Re: Spark geode best practices

Posted by Anilkumar Gingade <ag...@pivotal.io>.
Ashish,

Do you see "exceeded max-connections" error...

Operation/Job getting completed second time indicates, the server where the
operation is executed first time may have issues, you may want to see the
load on that server and if there are any memory issues.

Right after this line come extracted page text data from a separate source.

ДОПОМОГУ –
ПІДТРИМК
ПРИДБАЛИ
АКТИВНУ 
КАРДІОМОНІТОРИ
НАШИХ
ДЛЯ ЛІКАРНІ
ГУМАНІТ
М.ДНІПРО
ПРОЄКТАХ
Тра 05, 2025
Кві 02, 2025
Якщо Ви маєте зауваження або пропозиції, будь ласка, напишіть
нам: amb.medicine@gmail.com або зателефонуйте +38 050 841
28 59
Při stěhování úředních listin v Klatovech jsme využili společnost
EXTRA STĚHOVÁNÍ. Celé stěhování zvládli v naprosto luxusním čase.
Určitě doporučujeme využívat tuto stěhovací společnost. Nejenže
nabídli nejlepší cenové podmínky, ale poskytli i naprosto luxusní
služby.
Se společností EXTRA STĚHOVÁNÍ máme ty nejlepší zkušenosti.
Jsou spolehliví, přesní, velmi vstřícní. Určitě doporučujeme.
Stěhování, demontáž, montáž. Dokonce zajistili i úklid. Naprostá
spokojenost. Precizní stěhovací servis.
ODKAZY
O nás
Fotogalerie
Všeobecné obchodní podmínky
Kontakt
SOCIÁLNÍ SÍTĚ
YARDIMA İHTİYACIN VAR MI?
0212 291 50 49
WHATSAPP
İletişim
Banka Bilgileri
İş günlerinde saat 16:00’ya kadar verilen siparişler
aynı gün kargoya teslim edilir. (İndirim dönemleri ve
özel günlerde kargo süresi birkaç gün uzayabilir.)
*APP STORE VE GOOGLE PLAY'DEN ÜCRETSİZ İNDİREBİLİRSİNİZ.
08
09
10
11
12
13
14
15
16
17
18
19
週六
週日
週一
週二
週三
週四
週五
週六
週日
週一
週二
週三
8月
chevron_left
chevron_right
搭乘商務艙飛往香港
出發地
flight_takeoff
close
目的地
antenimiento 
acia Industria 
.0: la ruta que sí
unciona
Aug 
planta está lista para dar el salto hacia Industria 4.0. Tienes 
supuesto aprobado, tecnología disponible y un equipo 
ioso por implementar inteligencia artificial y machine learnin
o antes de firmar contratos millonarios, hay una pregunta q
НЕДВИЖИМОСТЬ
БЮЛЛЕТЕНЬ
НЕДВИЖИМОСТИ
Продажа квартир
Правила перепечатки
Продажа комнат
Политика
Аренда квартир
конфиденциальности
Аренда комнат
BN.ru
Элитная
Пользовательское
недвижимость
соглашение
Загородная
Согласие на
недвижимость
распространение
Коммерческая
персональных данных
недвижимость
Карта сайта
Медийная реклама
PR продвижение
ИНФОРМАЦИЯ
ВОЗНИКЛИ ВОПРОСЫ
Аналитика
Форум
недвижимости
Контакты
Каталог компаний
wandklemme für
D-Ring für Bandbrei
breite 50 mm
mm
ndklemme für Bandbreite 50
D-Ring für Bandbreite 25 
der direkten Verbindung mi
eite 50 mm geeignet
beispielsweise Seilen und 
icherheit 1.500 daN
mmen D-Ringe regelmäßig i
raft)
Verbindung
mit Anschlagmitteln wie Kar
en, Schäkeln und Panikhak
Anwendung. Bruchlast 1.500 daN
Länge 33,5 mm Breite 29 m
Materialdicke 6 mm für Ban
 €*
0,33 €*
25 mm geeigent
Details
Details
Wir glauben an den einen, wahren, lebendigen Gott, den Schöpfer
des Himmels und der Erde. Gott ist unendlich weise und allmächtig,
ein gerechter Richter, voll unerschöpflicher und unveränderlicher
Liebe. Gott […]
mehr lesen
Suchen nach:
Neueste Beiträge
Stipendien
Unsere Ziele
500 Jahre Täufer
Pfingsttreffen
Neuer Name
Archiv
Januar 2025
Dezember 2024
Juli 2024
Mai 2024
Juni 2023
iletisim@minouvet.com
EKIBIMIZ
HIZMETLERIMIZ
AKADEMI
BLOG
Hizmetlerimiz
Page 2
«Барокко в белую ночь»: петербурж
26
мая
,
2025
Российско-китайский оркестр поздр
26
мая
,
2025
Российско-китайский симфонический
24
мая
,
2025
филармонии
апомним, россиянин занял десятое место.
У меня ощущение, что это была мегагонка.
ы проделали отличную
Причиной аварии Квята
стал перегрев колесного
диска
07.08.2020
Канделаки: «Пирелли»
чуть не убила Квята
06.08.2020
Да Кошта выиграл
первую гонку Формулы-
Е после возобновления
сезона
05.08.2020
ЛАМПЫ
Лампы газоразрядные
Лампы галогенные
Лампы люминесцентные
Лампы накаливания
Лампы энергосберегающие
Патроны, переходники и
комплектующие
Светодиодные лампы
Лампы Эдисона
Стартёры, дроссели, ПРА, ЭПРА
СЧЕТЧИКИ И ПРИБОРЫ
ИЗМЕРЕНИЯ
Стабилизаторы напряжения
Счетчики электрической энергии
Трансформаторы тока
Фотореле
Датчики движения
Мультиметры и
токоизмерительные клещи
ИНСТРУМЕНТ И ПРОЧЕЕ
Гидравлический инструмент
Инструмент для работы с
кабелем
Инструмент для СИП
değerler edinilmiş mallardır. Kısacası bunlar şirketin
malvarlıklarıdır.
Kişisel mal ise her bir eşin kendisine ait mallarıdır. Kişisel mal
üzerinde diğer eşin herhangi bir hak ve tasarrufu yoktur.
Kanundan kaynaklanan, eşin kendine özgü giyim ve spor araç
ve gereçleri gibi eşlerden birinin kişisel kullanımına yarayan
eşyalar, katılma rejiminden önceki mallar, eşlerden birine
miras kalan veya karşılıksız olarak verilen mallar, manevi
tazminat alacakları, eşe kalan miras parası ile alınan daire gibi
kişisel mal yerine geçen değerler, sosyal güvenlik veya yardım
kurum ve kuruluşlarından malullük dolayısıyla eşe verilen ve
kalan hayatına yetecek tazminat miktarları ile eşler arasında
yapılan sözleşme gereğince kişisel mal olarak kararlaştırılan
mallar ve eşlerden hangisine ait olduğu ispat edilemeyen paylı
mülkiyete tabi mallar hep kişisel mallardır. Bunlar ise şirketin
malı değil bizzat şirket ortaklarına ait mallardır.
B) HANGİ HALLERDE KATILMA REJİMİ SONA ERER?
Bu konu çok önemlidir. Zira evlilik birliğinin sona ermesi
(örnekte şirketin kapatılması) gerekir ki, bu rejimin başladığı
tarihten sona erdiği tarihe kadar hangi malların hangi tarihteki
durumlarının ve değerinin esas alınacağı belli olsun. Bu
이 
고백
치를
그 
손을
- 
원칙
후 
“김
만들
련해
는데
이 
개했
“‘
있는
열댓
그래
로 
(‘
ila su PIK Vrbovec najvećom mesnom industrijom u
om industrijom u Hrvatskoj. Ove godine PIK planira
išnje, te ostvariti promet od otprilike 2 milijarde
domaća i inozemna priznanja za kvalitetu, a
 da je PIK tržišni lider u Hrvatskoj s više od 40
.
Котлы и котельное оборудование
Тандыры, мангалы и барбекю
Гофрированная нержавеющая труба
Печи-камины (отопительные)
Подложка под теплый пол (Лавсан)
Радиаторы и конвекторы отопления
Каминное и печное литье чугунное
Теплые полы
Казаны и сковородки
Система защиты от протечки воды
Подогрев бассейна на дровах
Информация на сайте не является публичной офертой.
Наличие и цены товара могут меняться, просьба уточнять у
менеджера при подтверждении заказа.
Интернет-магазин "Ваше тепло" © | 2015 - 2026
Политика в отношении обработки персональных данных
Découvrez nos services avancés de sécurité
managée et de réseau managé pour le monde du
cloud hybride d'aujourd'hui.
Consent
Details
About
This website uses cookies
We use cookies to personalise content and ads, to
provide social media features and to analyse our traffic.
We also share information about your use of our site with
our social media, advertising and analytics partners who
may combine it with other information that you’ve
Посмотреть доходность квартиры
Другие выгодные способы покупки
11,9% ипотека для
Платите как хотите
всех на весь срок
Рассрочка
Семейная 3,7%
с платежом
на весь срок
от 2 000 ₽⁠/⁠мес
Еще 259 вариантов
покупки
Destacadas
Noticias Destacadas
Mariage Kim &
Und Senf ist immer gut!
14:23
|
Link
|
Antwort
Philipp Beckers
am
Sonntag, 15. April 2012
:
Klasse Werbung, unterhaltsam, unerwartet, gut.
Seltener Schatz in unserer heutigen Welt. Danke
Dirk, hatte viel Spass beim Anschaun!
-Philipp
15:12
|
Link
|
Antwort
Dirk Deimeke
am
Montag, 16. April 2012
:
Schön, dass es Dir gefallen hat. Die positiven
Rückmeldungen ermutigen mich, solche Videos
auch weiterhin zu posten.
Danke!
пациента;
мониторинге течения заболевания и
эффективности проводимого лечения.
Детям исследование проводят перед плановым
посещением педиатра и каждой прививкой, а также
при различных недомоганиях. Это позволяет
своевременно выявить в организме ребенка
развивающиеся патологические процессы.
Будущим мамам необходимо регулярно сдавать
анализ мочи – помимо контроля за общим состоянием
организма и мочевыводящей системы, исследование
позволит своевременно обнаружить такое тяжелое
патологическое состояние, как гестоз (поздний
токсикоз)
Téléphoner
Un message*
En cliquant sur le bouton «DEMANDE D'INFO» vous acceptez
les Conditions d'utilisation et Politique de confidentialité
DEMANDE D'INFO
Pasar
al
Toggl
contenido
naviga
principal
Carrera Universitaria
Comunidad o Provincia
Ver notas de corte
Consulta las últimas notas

>>What is the recommended way to connect to geode using spark?
Its more of how the geode is used in this context; is the spark processors
are acting as geode's client or peer node. If its geode client, then its
more about tuning client connections based on how/what operations are
performed.

 Anil




On Tue, Jun 25, 2019 at 10:54 AM aashish choudhary <
aashish.choudhary1@gmail.com> wrote:

> We could also see below on server side logs as well.
>
> Rejected connection from Server connection from
> >> [client host address=x.yx.x.x; client port=abc] because incoming
> >> request was rejected by pool possibly due to thread exhaustion
> >>
>
>
> On Tue, Jun 25, 2019, 7:27 AM aashish choudhary <
> aashish.choudhary1@gmail.com> wrote:
>
>> As I mentioned earlier threads count could go to 4000 and we have seen
>> readtimeout crossing default 10 seconds. We tried to increase read timeout
>> to 30 seconds but that didn't work either. Record count is not more than
>> 600k.
>>
>> Job gets successful in second attempt without changing anything which is
>> bit weird.
>>
>> With best regards,
>> Ashish
>>
>> On Tue, Jun 25, 2019, 12:23 AM Anilkumar Gingade <ag...@pivotal.io>
>> wrote:
>>
>>> Hi Ashish,
>>>
>>> How many threads at a time executing putAll jobs in a single client
>>> (spark job?)...
>>> Do you see read timeout exception in client logs...If so, can you try
>>> increasing the read timeout value. Or reducing the putAll size.
>>>
>>> In case of PutAll for partitioned region; the putAll (entries) size is
>>> broken down and sent to respective servers based on its data affinity; the
>>> reason its working with partitioned region.
>>>
>>> You can find more detail on how client-server connection works at:
>>>
>>> https://geode.apache.org/docs/guide/14/topologies_and_comm/topology_concepts/how_the_pool_manages_connections.html
>>>
>>> -Anil.
>>>
>>>
>>>
>>>
>>>
>>>
>>>
>>> On Mon, Jun 24, 2019 at 10:04 AM aashish choudhary <
>>> aashish.choudhary1@gmail.com> wrote:
>>>
>>>> Hi,
>>>>
>>>> We have been experiencing issues while connect to geode using putAll
>>>> API with spark. Issue is specific to one particular spark job which tries
>>>> to load data to a replicated region. Exception we see in the server side is
>>>> that default limit of 800 gets maxed out and on client side we see retry
>>>> attempt to each server but gets failed even though when we re ran the same
>>>> job it gets completed without any issue.
>>>>
>>>> In the code problem I could see is that we are connecting to geode
>>>> using client cache in forEachPartition which I think could be the issue. So
>>>> for each partition we are making a connection to geode. In stats file we
>>>> could see that connections getting timeout and there is thread burst also
>>>> sometimes >4000.
>>>>
>>>> What is the recommended way to connect to geode using spark?
>>>>
>>>> But this one specific job which gets failed most of the times and is a
>>>> replicated region. Also when we change the type of region to partitioned
>>>> then job gets completed. We have enabled disk persistence for both type of
>>>> regions.
>>>>
>>>> Thoughts?
>>>>
>>>>
>>>>
>>>> With best regards,
>>>> Ashish
>>>>
>>>

Re: Spark geode best practices

Posted by aashish choudhary <aa...@gmail.com>.
We could also see below on server side logs as well.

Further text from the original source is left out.